AI and Machine Learning for logistics bring up the world of robotics. Warehouse robots are no longer futuristic technology, there are already being used to track, locate and move inventory within a physical space. Robots have deep learning built into them, they have been trained using ML data capture  including computer vision to make autonomous decisions that cut down on time.

Tractica Research predicts that by 2022 most major players would have adopted warehousing and logistics robots. Sales are expected to reach a record of 30.8 billion dollars. British online grocer, Orcado has built a fully automated warehouse that uses space intelligently. The robotic machinery sorts and stores products with rarely ordered items in the bottom tiers. This ensures minimal time is required to sort orders and can clear 65,000 orders in just a week. Such flexible, scalable, robotic solutions will soon be a standard infrastructure, necessary to keep up with modern needs.

5. Autonomous Vehicles

Self-driving cars or autonomous cars from Tesla to Google to Uber are foreseeing the future for logistic carriers. Existing laws prevent drivers from driving for more than 11 hours without an 8-hour break. Autonomous vehicles will increase time on the road, increasing delivery volumes while cutting costs by 25%.

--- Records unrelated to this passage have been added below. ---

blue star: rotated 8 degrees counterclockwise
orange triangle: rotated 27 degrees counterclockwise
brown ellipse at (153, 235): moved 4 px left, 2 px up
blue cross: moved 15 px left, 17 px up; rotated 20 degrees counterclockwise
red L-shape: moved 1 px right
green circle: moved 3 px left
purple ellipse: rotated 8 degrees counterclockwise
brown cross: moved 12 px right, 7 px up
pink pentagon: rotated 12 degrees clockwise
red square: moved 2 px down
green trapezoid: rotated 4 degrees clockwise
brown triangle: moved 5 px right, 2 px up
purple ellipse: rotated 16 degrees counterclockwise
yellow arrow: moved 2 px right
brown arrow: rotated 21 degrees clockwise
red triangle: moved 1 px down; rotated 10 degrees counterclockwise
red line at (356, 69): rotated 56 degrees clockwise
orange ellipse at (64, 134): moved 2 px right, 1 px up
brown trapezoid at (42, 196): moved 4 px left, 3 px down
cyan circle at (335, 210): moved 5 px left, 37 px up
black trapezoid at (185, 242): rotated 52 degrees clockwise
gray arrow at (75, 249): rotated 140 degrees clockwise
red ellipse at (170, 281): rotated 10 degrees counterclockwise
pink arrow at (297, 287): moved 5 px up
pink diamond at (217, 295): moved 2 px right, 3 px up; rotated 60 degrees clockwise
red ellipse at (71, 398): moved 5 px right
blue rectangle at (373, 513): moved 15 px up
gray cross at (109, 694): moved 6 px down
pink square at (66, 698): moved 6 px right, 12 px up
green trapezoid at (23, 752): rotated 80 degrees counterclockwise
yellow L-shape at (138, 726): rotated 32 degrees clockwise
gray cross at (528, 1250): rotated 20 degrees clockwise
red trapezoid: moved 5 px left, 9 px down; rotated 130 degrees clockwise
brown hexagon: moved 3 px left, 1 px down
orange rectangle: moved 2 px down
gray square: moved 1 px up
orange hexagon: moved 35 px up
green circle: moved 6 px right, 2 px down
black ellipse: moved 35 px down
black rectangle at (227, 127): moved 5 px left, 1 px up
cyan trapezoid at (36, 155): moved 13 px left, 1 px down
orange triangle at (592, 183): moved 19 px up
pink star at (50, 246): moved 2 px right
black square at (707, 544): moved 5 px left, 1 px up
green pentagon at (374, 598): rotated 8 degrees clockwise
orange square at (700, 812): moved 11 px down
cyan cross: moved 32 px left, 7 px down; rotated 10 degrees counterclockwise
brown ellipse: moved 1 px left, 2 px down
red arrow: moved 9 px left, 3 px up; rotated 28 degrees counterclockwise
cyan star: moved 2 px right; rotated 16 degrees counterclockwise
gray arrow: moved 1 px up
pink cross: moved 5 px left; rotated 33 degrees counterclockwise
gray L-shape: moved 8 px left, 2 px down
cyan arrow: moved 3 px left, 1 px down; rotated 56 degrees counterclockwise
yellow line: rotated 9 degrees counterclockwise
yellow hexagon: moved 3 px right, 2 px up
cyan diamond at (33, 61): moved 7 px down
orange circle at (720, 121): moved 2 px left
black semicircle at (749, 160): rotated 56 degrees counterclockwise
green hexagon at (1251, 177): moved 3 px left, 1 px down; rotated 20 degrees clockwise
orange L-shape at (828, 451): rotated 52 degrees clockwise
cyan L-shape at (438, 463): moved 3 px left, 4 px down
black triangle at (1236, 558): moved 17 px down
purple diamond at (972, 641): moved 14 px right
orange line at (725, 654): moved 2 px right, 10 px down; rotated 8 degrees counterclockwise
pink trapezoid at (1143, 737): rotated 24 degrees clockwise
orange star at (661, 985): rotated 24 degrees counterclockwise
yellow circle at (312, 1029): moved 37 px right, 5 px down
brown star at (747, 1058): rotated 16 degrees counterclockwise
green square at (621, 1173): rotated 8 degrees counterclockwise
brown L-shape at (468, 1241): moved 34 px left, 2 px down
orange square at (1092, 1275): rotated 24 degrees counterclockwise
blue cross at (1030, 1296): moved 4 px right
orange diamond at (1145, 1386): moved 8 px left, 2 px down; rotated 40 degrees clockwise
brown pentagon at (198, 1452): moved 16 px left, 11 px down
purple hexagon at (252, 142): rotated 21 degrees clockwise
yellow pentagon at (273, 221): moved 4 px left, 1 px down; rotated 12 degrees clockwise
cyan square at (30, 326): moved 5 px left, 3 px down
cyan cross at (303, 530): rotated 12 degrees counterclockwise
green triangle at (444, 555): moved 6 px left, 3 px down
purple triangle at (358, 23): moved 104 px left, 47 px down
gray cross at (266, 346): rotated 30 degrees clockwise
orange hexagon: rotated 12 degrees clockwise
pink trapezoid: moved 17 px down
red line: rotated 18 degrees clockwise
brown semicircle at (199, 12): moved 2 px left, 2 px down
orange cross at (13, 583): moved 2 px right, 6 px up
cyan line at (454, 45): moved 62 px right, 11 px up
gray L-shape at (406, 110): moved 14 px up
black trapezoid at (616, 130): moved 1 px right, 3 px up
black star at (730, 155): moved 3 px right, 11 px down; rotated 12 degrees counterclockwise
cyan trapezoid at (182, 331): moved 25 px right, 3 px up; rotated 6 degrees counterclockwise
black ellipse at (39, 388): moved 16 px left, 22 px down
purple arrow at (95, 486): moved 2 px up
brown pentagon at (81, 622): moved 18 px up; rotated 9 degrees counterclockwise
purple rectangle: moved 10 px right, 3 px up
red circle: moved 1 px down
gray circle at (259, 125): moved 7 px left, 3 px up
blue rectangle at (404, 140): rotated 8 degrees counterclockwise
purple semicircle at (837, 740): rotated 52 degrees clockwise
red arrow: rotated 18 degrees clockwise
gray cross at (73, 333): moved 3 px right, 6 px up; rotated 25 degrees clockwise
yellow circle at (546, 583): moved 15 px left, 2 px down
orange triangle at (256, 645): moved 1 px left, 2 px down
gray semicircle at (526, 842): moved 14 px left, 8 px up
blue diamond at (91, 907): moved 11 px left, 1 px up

While driverless trucks might still not yet be here, machine learning is already setting the way to that goal. Automated systems like lane-assist, highway autopilot and assisted braking features are making long-haul driving easier. These driving systems are also using ML based data capture to provide  information for multiple trucks to drive in formations that cut down on fuel usage. Completely controlled through computer-driven communications, it reduces fuel by 4.5% for the lead truck and up to 10 % for trucks following.